Precisely, a global leader in data integrity, has unveiled the results of its latest study, “The Observability for AI Innovation”, conducted in collaboration with the Business Application Research Centre (BARC). The study surveyed over 250 data and AI stakeholders across the globe, revealing key insights into how organizations are leveraging observability to achieve trusted AI and analytics outcomes. The research emphasizes the growing importance of AI observability and its role in building transparent, accountable, and high-performance AI systems.
Findings: Observability is Gaining Ground, but Challenges Remain
Progress in Observability Programs
According to the study, 76% of organizations have formalized or optimized data quality and data pipeline observability programs. This demonstrates a strong commitment to building trustworthy AI foundations. However, AI/ML model observability lags slightly behind at 70%, with organizations still facing varying levels of maturity in their efforts.
Despite these positive trends, the study found that many organizations are still struggling with inconsistent or underdeveloped observability programs. The lack of defined metrics and alignment with enterprise-wide governance frameworks presents a significant challenge. Without well-structured observability measures, organizations risk not meeting their AI objectives effectively.
Measuring Success: A Need for Clear Metrics
The research revealed that 68% of respondents use both qualitative and quantitative metrics to measure the success of their observability efforts. However, 32% still rely on ad-hoc methods or have no formal measurement practices at all. This gap in metric definition can impede the optimization of observability efforts, potentially affecting the effectiveness and scalability of AI and data initiatives.
The Rise of Unstructured Data and Its Impact on Observability
One of the emerging trends in the research is the growing focus on unstructured data. 62% of organizations are exploring the use of semi-structured data (e.g., JSON or log files), with 28% actively using it. Additionally, 60% are currently evaluating the use of unstructured documents such as text, images, video, and sound. These findings underscore the rising importance of handling diverse data types, particularly as advanced use cases like predictive machine learning and Generative AI increasingly depend on them.
Observing unstructured data requires more sophisticated techniques than traditional structured data, including the careful management of object metadata to ensure accurate tracking and appending.
Regional Insights: North America Leads in AI and Observability Maturity
The study also uncovered significant regional differences in AI adoption and observability maturity. North American firms reported significantly higher adoption rates and maturity in their observability programs than their European counterparts. 88% of North American organizations have formalized observability efforts across various domains, compared to only 47% in Europe.

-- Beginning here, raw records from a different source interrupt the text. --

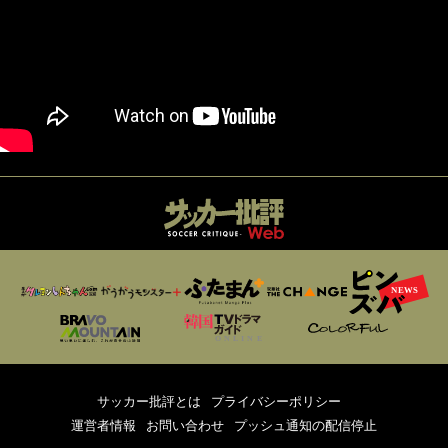
サッカー批評とは
プライバシーポリシー
運営者情報
お問い合わせ
プッシュ通知の配信停止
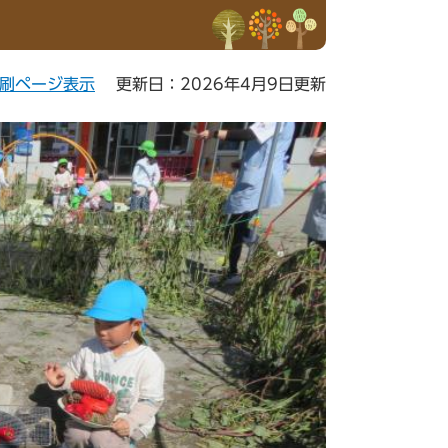
刷ページ表示
更新日：2026年4月9日更新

Moreover, North American companies emphasize regulatory compliance and data privacy more heavily, despite the absence of federal AI regulations similar to the EU’s AI Act. The study highlights that North American firms also prioritize model accuracy, with twice as many organizations having formal observability measurements compared to Europe.
The Growing Importance of Observability for AI
Cameron Ogden, Senior Vice President of Product Management at Precisely, stated, “As AI and the rise of agentic use cases increase the risks and rewards of analytics, data teams are fortifying their observability programs to improve data governance and quality. This research reinforces that observability is not just a “nice-to-have,” but a foundational capability for ensuring the integrity of enterprise data, especially when powering AI models for trustworthy and scalable outcomes.”

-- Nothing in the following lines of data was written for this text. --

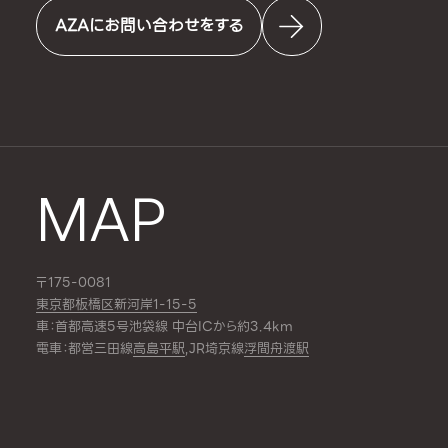
AZAにお問い合わせをする
MAP
〒175-0081
東京都板橋区新河岸1-15-5
車：首都高速5号池袋線 中台ICから約3.4km
電車：都営三田線
高島平駅
,JR埼京線
浮間舟渡駅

The findings from Precisely’s latest global research underscore the growing importance of AI observability as organizations scale their AI and analytics initiatives. While progress is being made, many companies still face challenges in ensuring consistent observability, especially in the management of unstructured data and defining clear measurement metrics. The study highlights that building robust observability programs is essential for fostering trusted AI and ensuring data integrity, which are foundational for scalable AI-driven success in the future.